Managing a High COBRA Premium

For individuals considering COBRA coverage but concerned nigh the differences between the cost of insurance coverage through this program and the cost of insurance with the support of an boss, there are many important considerations to keep in mind.


The loss of a job is generally accompanied by the loss of a flexible spending account (FSA). If there is a menace of job loss, one can opt to spend the entire amount elected to contribute to the FSA for the year before one becomes unemployed. If you were going to grant $1,200 for the year but it’s only January and you’ve only had $100 withheld from your paycheck for your FSA, you can still throw away all of the $1,200 that you were planning to contribute. This means you can try to visit all of your doctors and fill all of your medicaments immediately.




If available, a refundable tax credit, called Health Coverage Tax Credit (HCTC), can be utilized by qualifying individuals to pay up to 72.5% of able health insurance premiums including COBRA continuation coverage.

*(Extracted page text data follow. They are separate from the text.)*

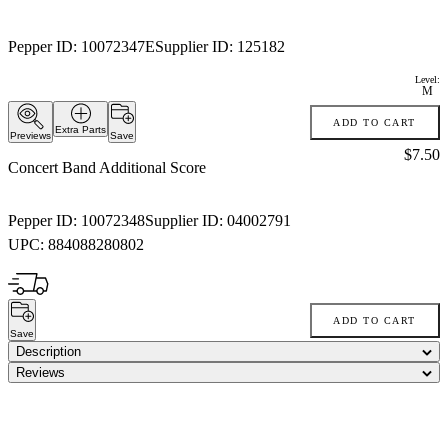
Pepper ID:
10072347E
Supplier ID:
125182
Level:
M
ADD TO CART
Extra Parts
Previews
Save
Price:
$7.50
Concert Band Additional Score
Pepper ID:
10072348
Supplier ID:
04002791
UPC:
884088280802
ADD TO CART
Save
Description
Reviews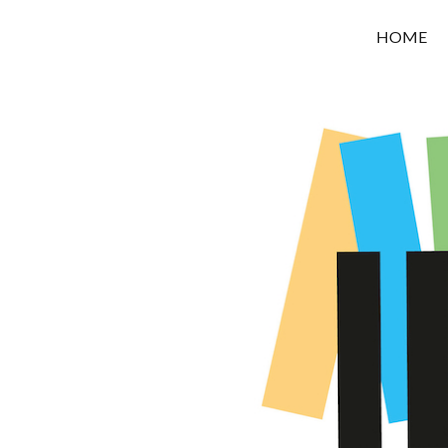
OROUNI
HOME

Tax deductions might also help reduce the cross of higher premiums. While filing the annual tax returns, one is allowed to deduct COBRA premiums and other 

How COBRA Is Interdependent to the Government

Several agencies of the federal government are responsible for administering COBRA coverage. Currently, the

How to Apply for COBRA Coverage

In appropriate to begin COBRA coverage, an individual must firm confirm that he or she is eligible for assistance per the requirements listed not susceptible. Typically, an eligible individual will receive a letter from either an employer or a health insurer outlining COBRA helps. However, some individuals find this notification difficult to understand because it includes a large amount of desired legal information and language. Individuals having a difficult time determining whether they are eligible for COBRA or how to arise coverage through this program should contact either the health insurer or the employer’s HR department.


For individuals either not fit for COBRA or those searching for alternatives, there are other options as well. In some cases, a spouse’s health surety plan may be a possibility. The federal health insurance marketplace or a state health insurance marketplace are also avenues to traverse. As indicated previously, Medicaid programs and other short-term policies designed for those experiencing a gap in health coverage may also be plausibilities. Health insurance professionals typically discourage individuals from electing to

The Bottom Line

COBRA is a convenient way out for retaining health insurance if you lose your employer-sponsored health benefits, and sometimes it is also the best option. Extent, the cost is often high and the plan is not always the best one to fit an individual’s or a family’s needs.